There is also a software that is similar to the ACS and Rdesign software, its called signlab 8 from cadlink that can be found here https://www.cadlink.com/store/home.php. This one does not have the hatch fill option I dont think but its super easy to create simulated fills. Sandy M has some great tutorials that show how easy it can be done. I will post a link to her tutorials for you, just look at the rhinestone ones http://www.iloveknk.com/FreeVideos/. Her tutorials are great for showing how it can be done. The signlab 8 software has drivers for most cutters, just make sure your cutter has 250 force or more.

Hope this helps


----------



## charles95405 (Feb 1, 2007)

I have been absent for a time but still monitor what is posted. There is a software package for creating rhinestone templates and doing vinyl cutting and IS NOT tied to any particular machine. 

Luis has done a great job with his tutorials with Corel, but I find using SmartCutPro2 is miles ahead.

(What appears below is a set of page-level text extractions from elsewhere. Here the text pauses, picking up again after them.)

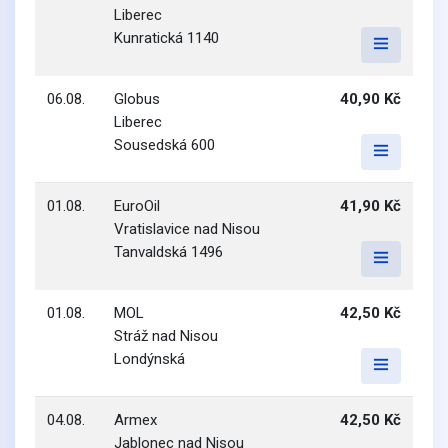
Liberec
Kunratická 1140
06.08.
Globus
40,90 Kč
Liberec
Sousedská 600
01.08.
EuroOil
41,90 Kč
Vratislavice nad Nisou
Tanvaldská 1496
01.08.
MOL
42,50 Kč
Stráž nad Nisou
Londýnská
04.08.
Armex
42,50 Kč
Jablonec nad Nisou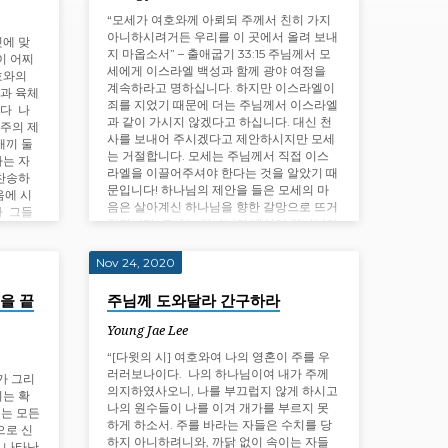
“모세가 여호와께 아뢰되 주께서 친히 가지
아니하시려거든 우리를 이 곳에서 올려 보내
딧에 맞
지 마옵소서” – 출애굽기 33:15 주님께서 모
이 어찌
세에게 이스라엘 백성과 함께 광야 여정을
호와의
계속하라고 명하십니다. 하지만 이스라엘이
과 육체
죄를 지었기 때문에 더는 주님께서 이스라엘
다 나
과 같이 가시지 않겠다고 하십니다. 대신 천
 주의 제
사를 보내어 주시겠다고 제안하시지만 모세
새끼 둘
는 거절합니다. 모세는 주님께서 직접 이스
는 자
라엘을 이끌어주셔야 한다는 것을 알았기 때
 찬송하
문입니다! 하나님의 제안을 들은 모세의 마
음에 시
음은 살아계신 하나님을 향한 갈망으로 뜨거
다 그들
워집니다. 모세는 하나님의 백성이 하나님의
에 많은
임재 없이는 살 수 없다는 것을 깨달았습니
다. 하나님의 백성은 살아계신 하나님을 갈
Nov 24, 2020
망합니다, 하나님의…
을 끝
주님께 도와달라 간구하라
Young Jae Lee
“[다윗의 시] 여호와여 나의 영혼이 주를 우
러러보나이다. 나의 하나님이여 내가 주께
이가 그리
의지하였사오니, 나를 부끄럽지 않게 하시고
리는 확
나의 원수들이 나를 이겨 개가를 부르지 못
서는 모든
하게 하소서. 주를 바라는 자들은 수치를 당
으로 신
하지 아니하려니와, 까닭 없이 속이는 자들
 나타난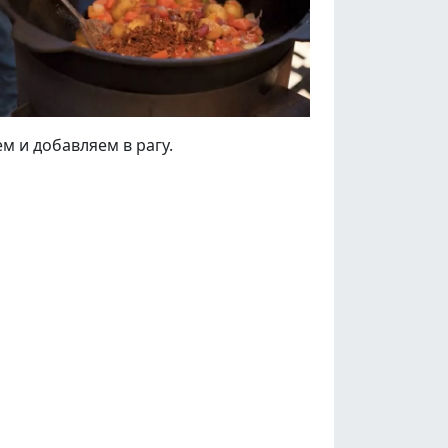
м и добавляем в рагу.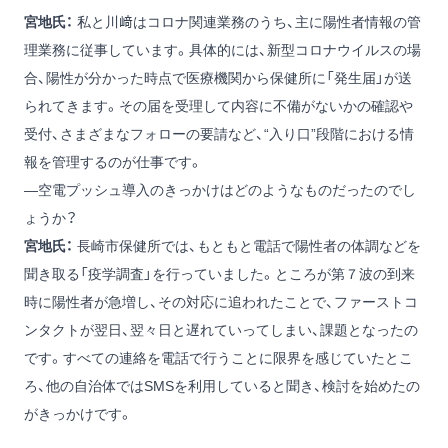
宮地氏：
私と川﨑はコロナ関連業務のうち、主に陽性者情報の管
理業務に従事しています。具体的には、新型コロナウイルスの場
合、陽性が分かった時点で医療機関から保健所に「発生届」が送
られてきます。その届を受理して内容に不備がないかの確認や
受付、さまざまなフォローの要請など、“入り口”段階における情
報を管理するのが仕事です。
―空電プッシュ導入のきっかけはどのようなものだったのでし
ょうか？
宮地氏：
長崎市保健所では、もともと電話で陽性者の体調などを
聞き取る「疫学調査」を行っていました。ところが第７波の到来
時に陽性者が急増し、その対応に追われたことで、ファーストコ
ンタクトが翌日、翌々日と遅れていってしまい、課題となったの
です。すべての連絡を電話で行うことに限界を感じていたとこ
ろ、他の自治体ではSMSを利用していると聞き、検討を始めたの
がきっかけです。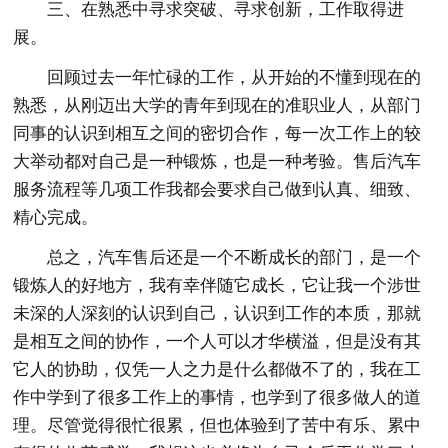
三、在熟悉中寻求突破、寻求创新，工作取得进
展。
回顾过去一年忙碌的工作，从开始的不懂到现在的
熟悉，从刚迈出大学的青年到现在的准职业人，从部门
同事的认识到相互之间的密切合作，每一次工作上的较
大举动都对自己是一种锻炼，也是一种考验。售后汽车
服务流程等几项工作我都会要求自己做到认真、细致、
精心完成。
总之，汽车售后还是一个不断成长的部门，是一个
锻炼人的好地方，我有幸伴随它成长，它让我一个涉世
未深的人深刻的认识到自己，认识到工作的本质，那就
是相互之间的协作，一个人可以才华横溢，但是没有其
它人的协助，仅凭一人之力是什么都做不了的，我在工
作中学到了很多工作上的事情，也学到了很多做人的道
理。尽管觉得很忙很累，但也体验到了苦中有乐、累中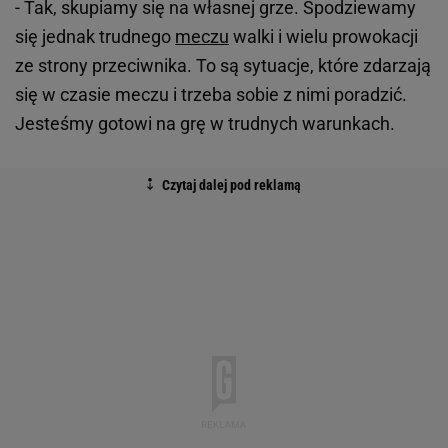
- Tak, skupiamy się na własnej grze. Spodziewamy
się jednak trudnego
meczu
walki i wielu prowokacji
ze strony przeciwnika. To są sytuacje, które zdarzają
się w czasie meczu i trzeba sobie z nimi poradzić.
Jesteśmy gotowi na grę w trudnych warunkach.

You do not have to use Digital Arts Stone stencil to take advantage of the latest SmartCutPro2. In the most recent release they have added drivers for most vinyl cutters and what was interesting to me is they have added drivers for engraving machines...both laser and the Roland rotary engraver..For me this was interesting since I own a Roland EGX350. I have just been too busy to take advantage of this but hope to do so in the future. I will post results if there are other Roland owners here.

I know the other rhinestone systems have users and post here, but I am not aware of any other program that is not tied to specific models of cutters/engravers.

If there is please post so I can get my foot out of my mouth!..


----------



## charles95405 (Feb 1, 2007)

I would like to add my experiences with Corel patterns.
I have found that producing patterns in CorelDRAW is a bit of a draw-back because you cannot force the circles to anchor on the intersection points. Corel only allows for one distance between circles. The correct technique would be to anchor stones on the intersection points and vary the spacing between each line segment. Unless, someone knows something I don’t, you are going to have to do a ton of manual editing in CorelDRAW using the blend along path technique. Fills are a nightmare. 


Perhaps I should add that I have and use DAS system and also own the Roland R-Wear program. I have played with other system demos but have not purchased or actually used the other systems that are out there. I know the other rhinestone systems have users and post here, and correct any mis-statements I have made.


----------



## daffynmark (May 17, 2009)

I am a full time graphic designer in an industry not related to tshirts and rhinestone decorating. I use Freehand, which is no longer available, and Illustrator. 

I create a brush in Freehand with the proper sized dot and spacing between dots. I can create dots of any size and color. I use the brush and create lines within a vector graphic. The dots run along the line, evenly spaced and keeping the round shape automatically. I import the graphic into Illustrator and tweak overlapped dots. Illustrator sees the dots as individual dots and not lines like in Freehand. I then send the file to a sign shop and they cut my templates. 

It may be a long work-around but I already had the software and the sign company charged me $17 for three one color templates last week. I then use the 3 templates to make a 3-color rhinestone design. It would take me a long time to pay for a cutter myself at those prices. Since I am not doing this full time buying a cutter at this point isn't an option.

I tried using Corel but for some reason my dots would distort around corners. I didn't have that problem in Freehand.

Since these are all standard vector programs they are not tied to any specific cutter.


----------



## agensop (Dec 11, 2008)

does smartcut by itself have the rhinestone stuff built into it? i thought it was the plugin for smartcut that you purchase when you purchase the rhinestonesystem



charles95405 said:


> I have been absent for a time but still monitor what is posted. There is a software package for creating rhinestone templates and doing vinyl cutting and IS NOT tied to any particular machine.
> 
> Luis has done a great job with his tutorials with Corel, but I find using SmartCutPro2 is miles ahead. You do not have to use Digital Arts Stone stencil to take advantage of the latest SmartCutPro2.
> 
> If there is please post so I can get my foot out of my mouth!..


----------



## charles95405 (Feb 1, 2007)

you need the upgrade to SmartCutPro 2...that has the placement option under tools. The original SmartCut Pro does not have that option


----------



## agensop (Dec 11, 2008)

i understand that, i didnt think they sold it outside of the rhinestone system. 



charles95405 said:


> you need the upgrade to SmartCutPro 2...that has the placement option under tools. The original SmartCut Pro does not have that option


----------